Although heart and lung disease can take their toll on seniors, the depression that accompanies them can affect their quality of life the most, University of Texas researchers found.

The Study

Study author Polly Hitchcock Noël, an assistant professor of medicine at the University of Texas Health Science Center at San Antonio, and her team collected data on 1,801 patients ages 60 and older who were diagnosed with major depression. The patients also had other diseases, including chronic lung disease, high blood pressure, diabetes, arthritis, cancer, heart disease, chronic pain, gastrointestinal disease and urinary or prostate disease.

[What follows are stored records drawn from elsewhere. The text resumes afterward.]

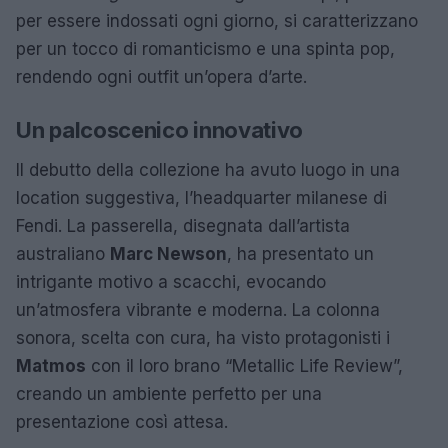
per essere indossati ogni giorno, si caratterizzano
per un tocco di romanticismo e una spinta pop,
rendendo ogni outfit un’opera d’arte.
Un palcoscenico innovativo
Il debutto della collezione ha avuto luogo in una
location suggestiva, l’headquarter milanese di
Fendi. La passerella, disegnata dall’artista
australiano
Marc Newson
, ha presentato un
intrigante motivo a scacchi, evocando
un’atmosfera vibrante e moderna. La colonna
sonora, scelta con cura, ha visto protagonisti i
Matmos
con il loro brano “Metallic Life Review”,
creando un ambiente perfetto per una
presentazione così attesa.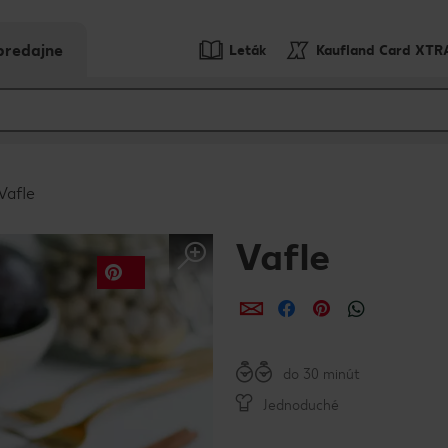
predajne
Leták
Kaufland Card XTR
Vafle
Vafle
Zdieľať
Zdieľať
Zdieľať
do 30 minút
Jednoduché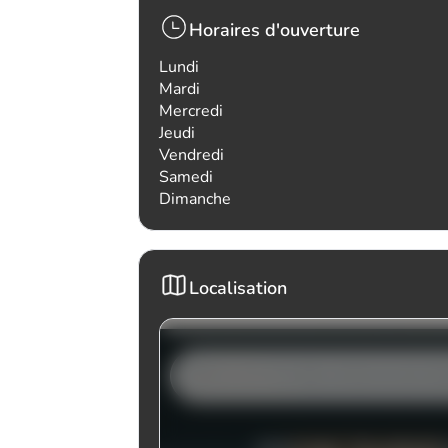
Horaires d'ouverture
Lundi
Mardi
Mercredi
Jeudi
Vendredi
Samedi
Dimanche
Localisation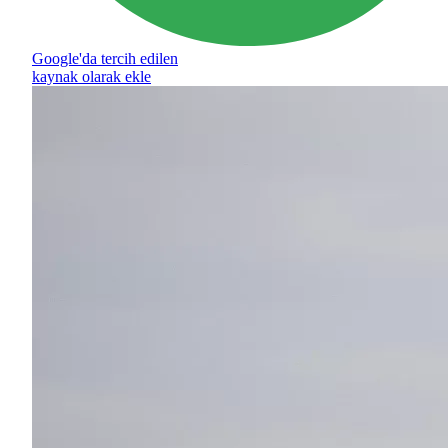
Google'da tercih edilen
kaynak olarak ekle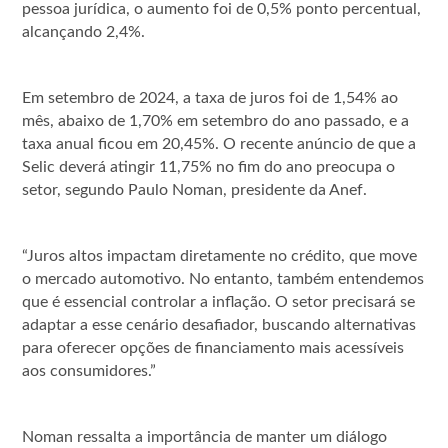
pessoa jurídica, o aumento foi de 0,5% ponto percentual,
alcançando 2,4%.
Em setembro de 2024, a taxa de juros foi de 1,54% ao
mês, abaixo de 1,70% em setembro do ano passado, e a
taxa anual ficou em 20,45%. O recente anúncio de que a
Selic deverá atingir 11,75% no fim do ano preocupa o
setor, segundo Paulo Noman, presidente da Anef.
“Juros altos impactam diretamente no crédito, que move
o mercado automotivo. No entanto, também entendemos
que é essencial controlar a inflação. O setor precisará se
adaptar a esse cenário desafiador, buscando alternativas
para oferecer opções de financiamento mais acessíveis
aos consumidores.”
Noman ressalta a importância de manter um diálogo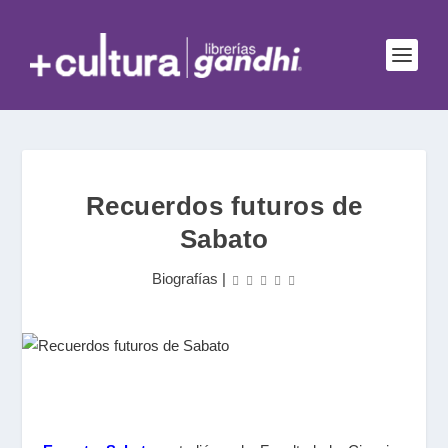
Recuerdos futuros de
Sabato
Biografías
|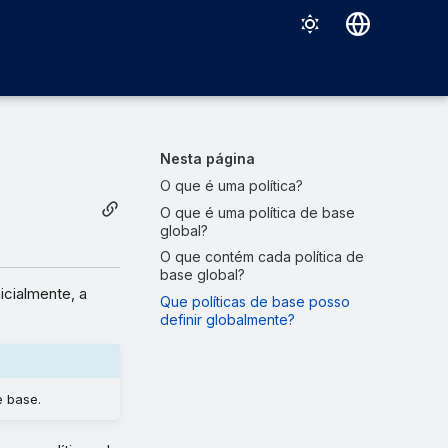
Deutsch
English
Español
Nesta página
Français
O que é uma política?
O que é uma política de base
Italiano
global?
日本語
O que contém cada política de
base global?
한국어
icialmente, a
Que políticas de base posso
definir globalmente?
Português (Brasil)
中文（繁體）
e base.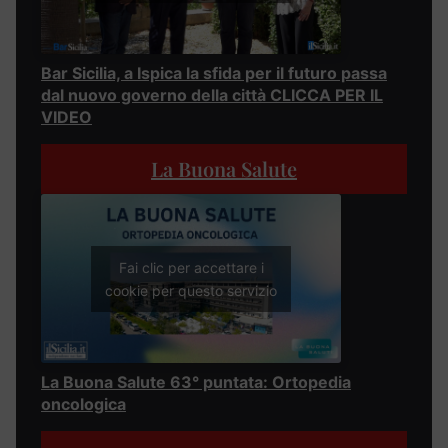
Bar Sicilia, a Ispica la sfida per il futuro passa
dal nuovo governo della città CLICCA PER IL
VIDEO
La Buona Salute
Fai clic per accettare i
cookie per questo servizio
La Buona Salute 63° puntata: Ortopedia
oncologica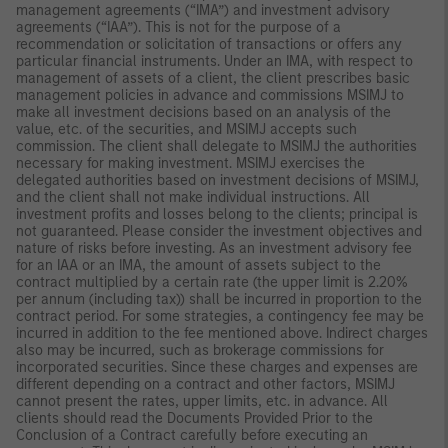
management agreements (“IMA”) and investment advisory
agreements (“IAA”). This is not for the purpose of a
recommendation or solicitation of transactions or offers any
particular financial instruments. Under an IMA, with respect to
management of assets of a client, the client prescribes basic
management policies in advance and commissions MSIMJ to
make all investment decisions based on an analysis of the
value, etc. of the securities, and MSIMJ accepts such
commission. The client shall delegate to MSIMJ the authorities
necessary for making investment. MSIMJ exercises the
delegated authorities based on investment decisions of MSIMJ,
and the client shall not make individual instructions. All
investment profits and losses belong to the clients; principal is
not guaranteed. Please consider the investment objectives and
nature of risks before investing. As an investment advisory fee
for an IAA or an IMA, the amount of assets subject to the
contract multiplied by a certain rate (the upper limit is 2.20%
per annum (including tax)) shall be incurred in proportion to the
contract period. For some strategies, a contingency fee may be
incurred in addition to the fee mentioned above. Indirect charges
also may be incurred, such as brokerage commissions for
incorporated securities. Since these charges and expenses are
different depending on a contract and other factors, MSIMJ
cannot present the rates, upper limits, etc. in advance. All
clients should read the Documents Provided Prior to the
Conclusion of a Contract carefully before executing an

"We looked at four measures of health status, including disability, quality of life, mental functioning and general health functioning." Noel explains. The severity of depression was the only thing that was significantly associated with all of these health status measures, she says.

"Depression can have a devastating impact on general functioning and quality of life," she adds.

Implications

"This is an important study of a large group of primary care patients, conducted by well-recognized investigators," says Dr. Jeffrey M. Lyness, director of the Program in Geriatrics and Neuropsychiatry at the University of Rochester Medical Center.

He says the study confirms and extends previous findings that depressive symptoms are powerfully associated with poor quality of life in older patients, even more so than chronic physical conditions. This means that improved recognition and treatment of depressive symptoms holds promise to improve functioning and quality of life for many seniors."

Undertreated Illness

Depression, according to Noël, is not often recognized by primary care providers. "Even when it is recognized, it often receives suboptimal treatment," she says. Her research shows, however, that patients who received treatment for depression experienced improved quality of life and were less impaired and debilitated, compared with patients who did not receive treatment. "Treatment for depression has the potential to greatly impact overall health outcomes for primary care patients over and above the relief of medical symptoms," she says.